- WHAT THE TASK REQUIRES: Every line with "Help" in it must be copied from the data.

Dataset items
· · · · · · ·

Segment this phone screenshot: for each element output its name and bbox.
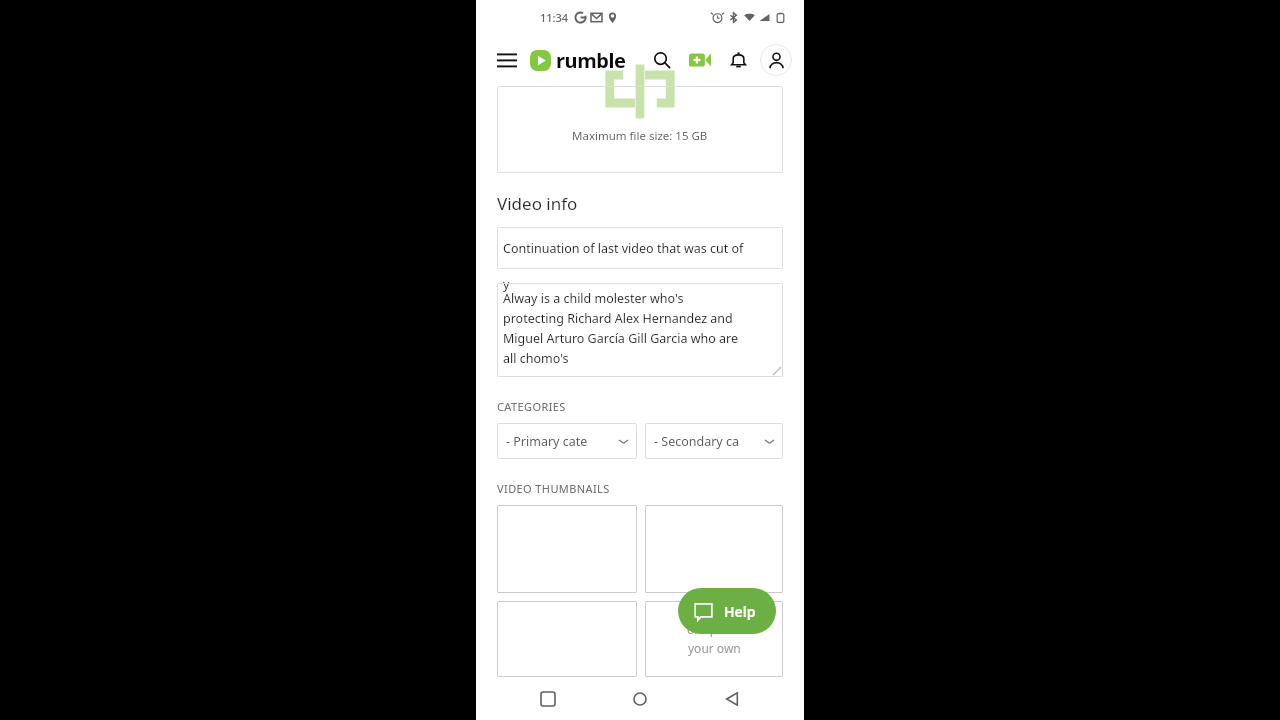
staticText: y bbox=[503, 276, 510, 293]
button[interactable]: - Secondary ca bbox=[645, 423, 783, 459]
staticText: Alway is a child molester who's bbox=[503, 290, 684, 307]
button[interactable]: Notifications bbox=[722, 44, 754, 76]
staticText: all chomo's bbox=[503, 350, 569, 367]
staticText: rumble bbox=[556, 47, 626, 74]
button[interactable]: or upload bbox=[645, 601, 783, 677]
button[interactable]: Recent apps bbox=[528, 679, 568, 719]
staticText: 11:34 bbox=[540, 10, 569, 25]
button[interactable] bbox=[645, 505, 783, 593]
button[interactable]: Home bbox=[620, 679, 660, 719]
staticText: protecting Richard Alex Hernandez and bbox=[503, 310, 733, 327]
staticText: Continuation of last video that was cut … bbox=[503, 240, 744, 257]
button[interactable]: - Primary cate bbox=[497, 423, 637, 459]
button[interactable]: Search bbox=[646, 44, 678, 76]
staticText: VIDEO THUMBNAILS bbox=[497, 481, 610, 496]
staticText: your own bbox=[688, 640, 741, 656]
button[interactable] bbox=[497, 505, 637, 593]
button[interactable]: Upload video bbox=[684, 44, 716, 76]
button[interactable]: Continuation of last video that was cut … bbox=[497, 227, 783, 269]
button[interactable]: Help bbox=[678, 588, 776, 634]
button[interactable]: Back bbox=[712, 679, 752, 719]
staticText: CATEGORIES bbox=[497, 399, 566, 414]
staticText: or upload bbox=[687, 621, 742, 637]
button[interactable] bbox=[497, 601, 637, 677]
button[interactable]: Maximum file size: 15 GB bbox=[497, 86, 783, 173]
staticText: Video info bbox=[497, 192, 578, 215]
staticText: Help bbox=[724, 602, 756, 621]
staticText: - Secondary ca bbox=[654, 433, 739, 450]
button[interactable]: Menu bbox=[490, 43, 524, 77]
staticText: Miguel Arturo García Gill Garcia who are bbox=[503, 330, 739, 347]
staticText: Maximum file size: 15 GB bbox=[572, 128, 708, 144]
staticText: - Primary cate bbox=[506, 433, 588, 450]
button[interactable]: Alway is a child molester who's bbox=[497, 283, 783, 377]
button[interactable]: Rumble home bbox=[530, 47, 626, 74]
button[interactable]: Account bbox=[760, 44, 792, 76]
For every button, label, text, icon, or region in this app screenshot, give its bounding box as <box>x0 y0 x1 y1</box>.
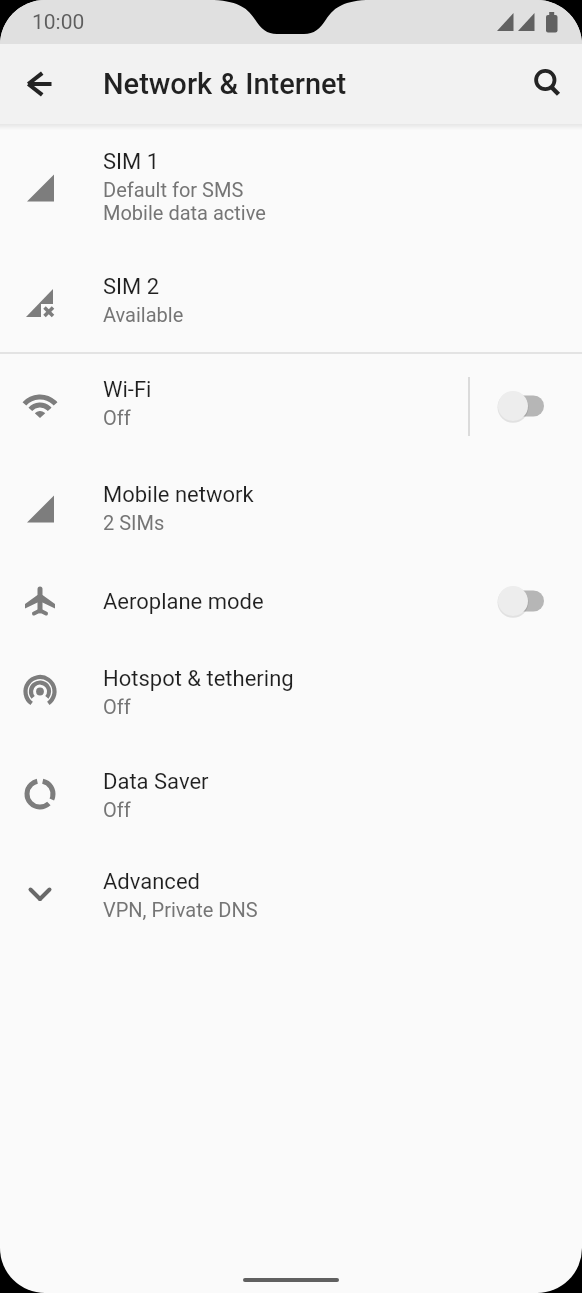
button[interactable]: SIM 2 <box>0 254 582 352</box>
staticText: 10:00 <box>32 10 85 35</box>
staticText: VPN, Private DNS <box>103 898 258 921</box>
staticText: Off <box>103 695 131 718</box>
button[interactable]: Wi-Fi <box>0 354 582 458</box>
button[interactable] <box>22 66 58 102</box>
staticText: Off <box>103 406 131 429</box>
staticText: Hotspot & tethering <box>103 666 294 692</box>
button[interactable]: Hotspot & tethering <box>0 640 582 744</box>
button[interactable] <box>500 390 544 422</box>
staticText: Advanced <box>103 869 200 895</box>
staticText: SIM 2 <box>103 274 160 300</box>
staticText: Mobile network <box>103 482 254 508</box>
staticText: Network & Internet <box>103 67 347 101</box>
staticText: Off <box>103 798 131 821</box>
staticText: Mobile data active <box>103 201 266 224</box>
button[interactable] <box>500 585 544 617</box>
button[interactable]: SIM 1 <box>0 124 582 254</box>
staticText: 2 SIMs <box>103 511 165 534</box>
button[interactable]: Aeroplane mode <box>0 562 582 640</box>
button[interactable]: Advanced <box>0 844 582 944</box>
button[interactable]: Mobile network <box>0 458 582 562</box>
staticText: Available <box>103 303 184 326</box>
staticText: Wi-Fi <box>103 377 152 403</box>
staticText: Data Saver <box>103 769 209 795</box>
staticText: Default for SMS <box>103 178 244 201</box>
staticText: SIM 1 <box>103 149 160 175</box>
button[interactable]: Data Saver <box>0 744 582 844</box>
staticText: Aeroplane mode <box>103 589 264 615</box>
button[interactable] <box>530 66 566 102</box>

· · · · · · ·

- ANSWER SECTION:
button[interactable]: Help bbox=[678, 588, 776, 634]
staticText: Help bbox=[724, 602, 756, 621]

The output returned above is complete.